--- START ---
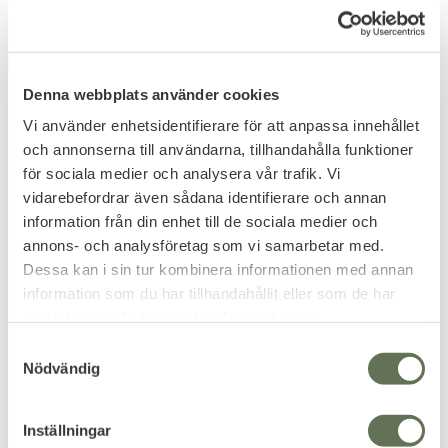
FAVORITE
Denna webbplats använder cookies
Vi använder enhetsidentifierare för att anpassa innehållet
och annonserna till användarna, tillhandahålla funktioner
för sociala medier och analysera vår trafik. Vi
vidarebefordrar även sådana identifierare och annan
information från din enhet till de sociala medier och
Add to favorites
Add to favorites
annons- och analysföretag som vi samarbetar med.
Foxseal Vented Chest
Brandit Molle First Aid
Dessa kan i sin tur kombinera informationen med annan
Seal Svensk/Norsk
Pouch Premium
information som du har tillhandahållit eller som de har
Sjukvård
Applicera den bara på ditt bälte,
samlat in när du har använt deras tjänster.
ryggsäck eller bug-out-väska.
Den första brösttätningen
någonsin med 512 ventiler.
223
S
KR
Nödvändig
a
679
KR
m
t
Inställningar
y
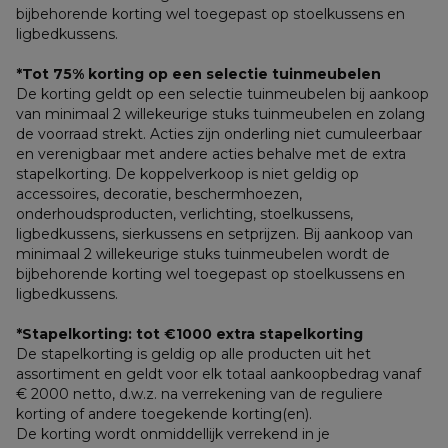
bijbehorende korting wel toegepast op stoelkussens en 
ligbedkussens.
*Tot 75% korting op een selectie tuinmeubelen
De korting geldt op een selectie tuinmeubelen bij aankoop 
van minimaal 2 willekeurige stuks tuinmeubelen en zolang 
de voorraad strekt. Acties zijn onderling niet cumuleerbaar 
en verenigbaar met andere acties behalve met de extra 
stapelkorting. De koppelverkoop is niet geldig op 
accessoires, decoratie, beschermhoezen, 
onderhoudsproducten, verlichting, stoelkussens, 
ligbedkussens, sierkussens en setprijzen. Bij aankoop van 
minimaal 2 willekeurige stuks tuinmeubelen wordt de 
bijbehorende korting wel toegepast op stoelkussens en 
ligbedkussens.
*Stapelkorting: tot €1000 extra stapelkorting
De stapelkorting is geldig op alle producten uit het 
assortiment en geldt voor elk totaal aankoopbedrag vanaf 
€ 2000 netto, d.w.z. na verrekening van de reguliere 
korting of andere toegekende korting(en). 
De korting wordt onmiddellijk verrekend in je 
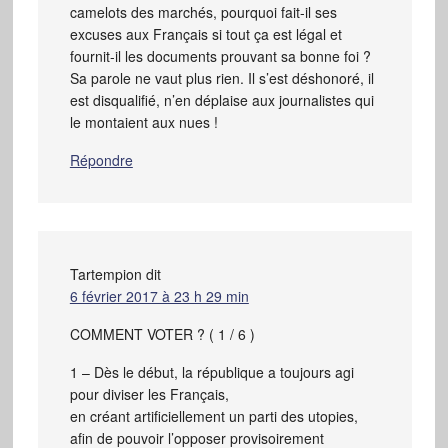
camelots des marchés, pourquoi fait-il ses
excuses aux Français si tout ça est légal et
fournit-il les documents prouvant sa bonne foi ?
Sa parole ne vaut plus rien. Il s’est déshonoré, il
est disqualifié, n’en déplaise aux journalistes qui
le montaient aux nues !
Répondre
Tartempion
dit
6 février 2017 à 23 h 29 min
COMMENT VOTER ? ( 1 / 6 )
1 – Dès le début, la république a toujours agi
pour diviser les Français,
en créant artificiellement un parti des utopies,
afin de pouvoir l’opposer provisoirement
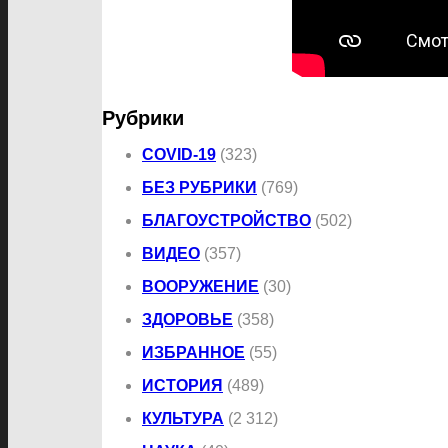
Рубрики
COVID-19
(323)
БЕЗ РУБРИКИ
(769)
БЛАГОУСТРОЙСТВО
(502)
ВИДЕО
(357)
ВООРУЖЕНИЕ
(30)
ЗДОРОВЬЕ
(358)
ИЗБРАННОЕ
(55)
ИСТОРИЯ
(489)
КУЛЬТУРА
(2 312)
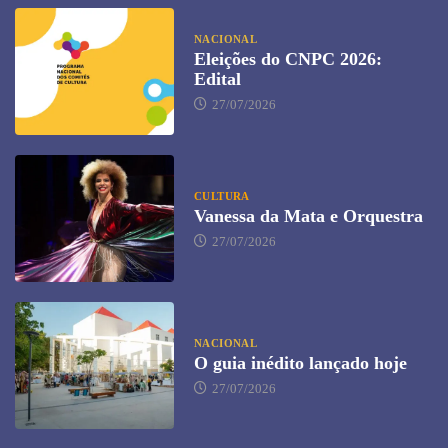
NACIONAL
Eleições do CNPC 2026:
Edital
27/07/2026
CULTURA
Vanessa da Mata e Orquestra
27/07/2026
NACIONAL
O guia inédito lançado hoje
27/07/2026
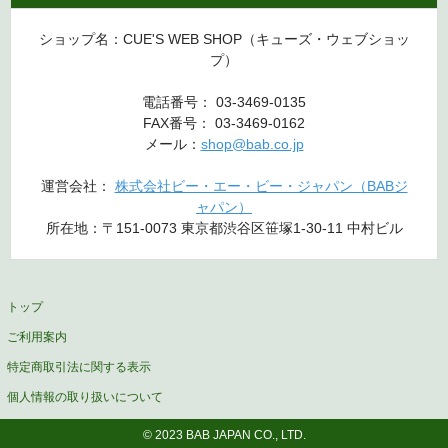
ショップ名：CUE'S WEB SHOP（キューズ・ウェブショッ
プ）
電話番号： 03-3469-0135
FAX番号： 03-3469-0162
メール：
shop@bab.co.jp
運営会社：
株式会社ビー・エー・ビー・ジャパン（BABジ
ャパン）
所在地：〒151-0073 東京都渋谷区笹塚1-30-11 中村ビル
トップ
ご利用案内
特定商取引法に関する表示
個人情報の取り扱いについて
© 2023 BAB JAPAN CO., LTD.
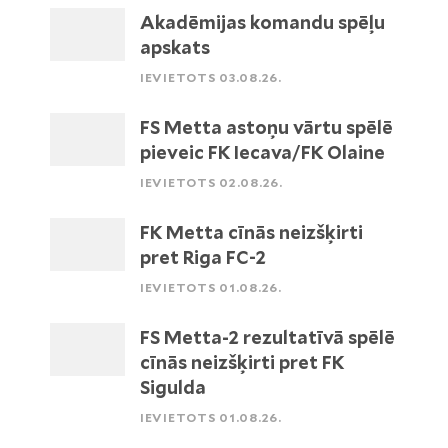
Akadēmijas komandu spēļu
apskats
IEVIETOTS 03.08.26.
FS Metta astoņu vārtu spēlē
pieveic FK Iecava/FK Olaine
IEVIETOTS 02.08.26.
FK Metta cīnās neizšķirti
pret Riga FC-2
IEVIETOTS 01.08.26.
FS Metta-2 rezultatīvā spēlē
cīnās neizšķirti pret FK
Sigulda
IEVIETOTS 01.08.26.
--- END ---
## WORK TO BE COMPLETED
Search the listing above for the word "annan", and copy every line that has it.

## TASK RESPONSE
vidarebefordrar även sådana identifierare och annan
Dessa kan i sin tur kombinera informationen med annan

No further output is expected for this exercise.